Entries supplied:
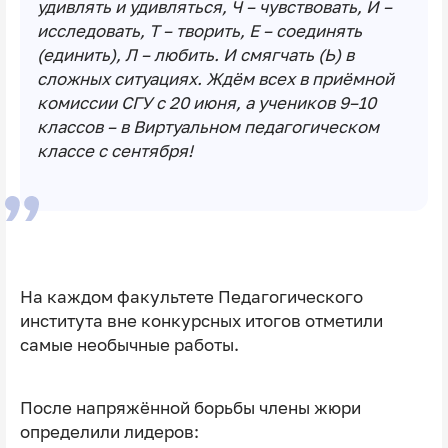
удивлять и удивляться, Ч – чувствовать, И –
исследовать, Т – творить, Е – соединять
(единить), Л – любить. И смягчать (Ь) в
сложных ситуациях. Ждём всех в приёмной
комиссии СГУ с 20 июня, а учеников 9–10
классов – в Виртуальном педагогическом
классе с сентября!
На каждом факультете Педагогического
института вне конкурсных итогов отметили
самые необычные работы.
После напряжённой борьбы члены жюри
определили лидеров:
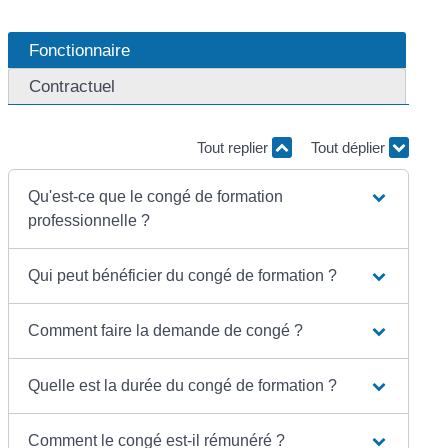
Fonctionnaire
Contractuel
Tout replier
Tout déplier
Qu'est-ce que le congé de formation
professionnelle ?
Qui peut bénéficier du congé de formation ?
Comment faire la demande de congé ?
Quelle est la durée du congé de formation ?
Comment le congé est-il rémunéré ?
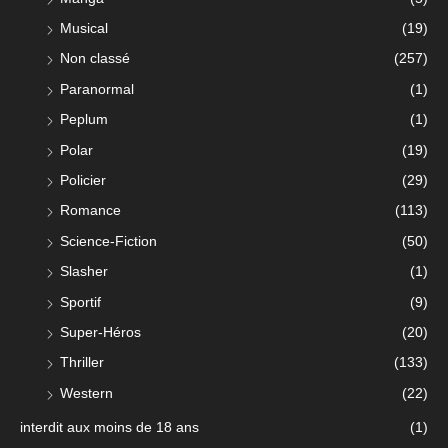
Musical
(19)
Non classé
(257)
Paranormal
(1)
Peplum
(1)
Polar
(19)
Policier
(29)
Romance
(113)
Science-Fiction
(50)
Slasher
(1)
Sportif
(9)
Super-Héros
(20)
Thriller
(133)
Western
(22)
interdit aux moins de 18 ans
(1)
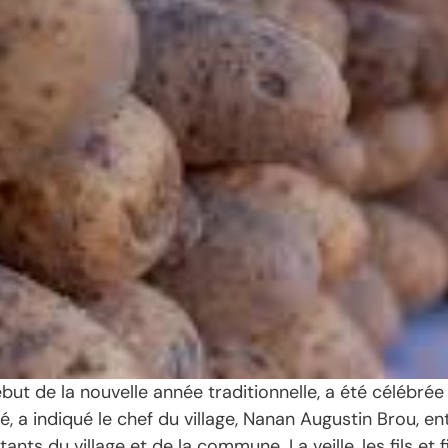
but de la nouvelle année traditionnelle, a été célébré
, a indiqué le chef du village, Nanan Augustin Brou, en
tants du village et de la commune. La veille, les fils e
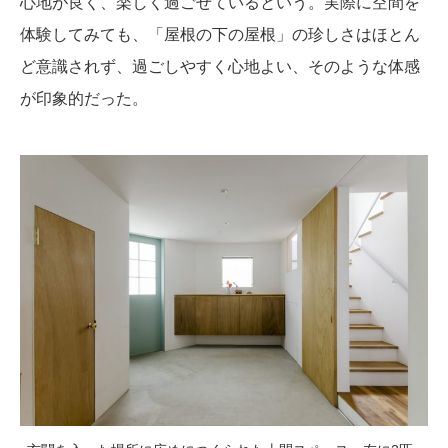
心地が良く、楽しく過ごせているという。実際に空間を
体験してみても、「屋根の下の屋根」の珍しさはほとん
ど意識されず、過ごしやすく心地よい、そのような体感
が印象的だった。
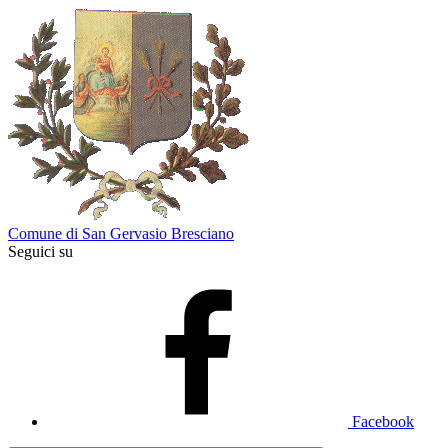
Comune di San Gervasio Bresciano
Seguici su
Facebook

Task instructions:
The listing above must be repeated exactly, apart from the pictures.

Exercise result:
удивлять и удивляться, Ч – чувствовать, И –
исследовать, Т – творить, Е – соединять
(единить), Л – любить. И смягчать (Ь) в
сложных ситуациях. Ждём всех в приёмной
комиссии СГУ с 20 июня, а учеников 9–10
классов – в Виртуальном педагогическом
классе с сентября!
На каждом факультете Педагогического
института вне конкурсных итогов отметили
самые необычные работы.
После напряжённой борьбы члены жюри
определили лидеров:
Fonctionnaire
Contractuel
Tout replier
Tout déplier
Qu'est-ce que le congé de formation
professionnelle ?
Qui peut bénéficier du congé de formation ?
Comment faire la demande de congé ?
Quelle est la durée du congé de formation ?
Comment le congé est-il rémunéré ?
Musical
(19)
Non classé
(257)
Paranormal
(1)
Peplum
(1)
Polar
(19)
Policier
(29)
Romance
(113)
Science-Fiction
(50)
Slasher
(1)
Sportif
(9)
Super-Héros
(20)
Thriller
(133)
Western
(22)
interdit aux moins de 18 ans
(1)
but de la nouvelle année traditionnelle, a été célébré
, a indiqué le chef du village, Nanan Augustin Brou, en
tants du village et de la commune. La veille, les fils e
心地が良く、楽しく過ごせているという。実際に空間を
体験してみても、「屋根の下の屋根」の珍しさはほとん
ど意識されず、過ごしやすく心地よい、そのような体感
が印象的だった。
Comune di San Gervasio Bresciano
Seguici su
Facebook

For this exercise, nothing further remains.